§ **INSTRUCTIONS FOR THE TASK**: Using the line that contains "經典的優雅氣味，例如紅玫瑰的變化。" as the first line and the last line of the data as the final one, give every line in that range again exactly.
Top of RECORDS FOR THE EXERCISE
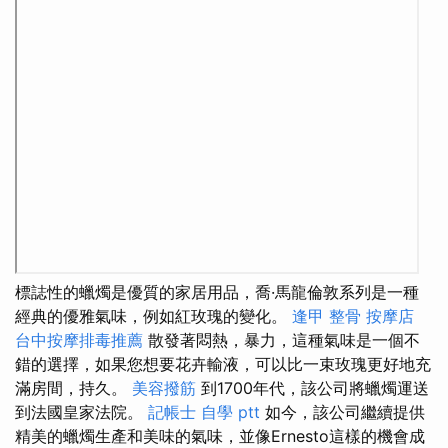
標誌性的蠟燭是優質的家居用品，喬·馬龍倫敦系列是一種
經典的優雅氣味，例如紅玫瑰的變化。
逢甲 整骨
按摩店
台中按摩排毒推薦
散發著悶熱，暴力，這種氣味是一個不
錯的選擇，如果您想要花卉輸液，可以比一束玫瑰更好地充
滿房間，持久。
美容撥筋
到1700年代，該公司將蠟燭運送
到法國皇家法院。
記帳士 自學 ptt
如今，該公司繼續提供
精美的蠟燭生產和美味的氣味，並像Ernesto這樣的機會成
Bottom of RECORDS FOR THE EXERCISE
§ **ANSWER SPACE**:
經典的優雅氣味，例如紅玫瑰的變化。
逢甲 整骨
按摩店
台中按摩排毒推薦
散發著悶熱，暴力，這種氣味是一個不
錯的選擇，如果您想要花卉輸液，可以比一束玫瑰更好地充
滿房間，持久。
美容撥筋
到1700年代，該公司將蠟燭運送
到法國皇家法院。
記帳士 自學 ptt
如今，該公司繼續提供
精美的蠟燭生產和美味的氣味，並像Ernesto這樣的機會成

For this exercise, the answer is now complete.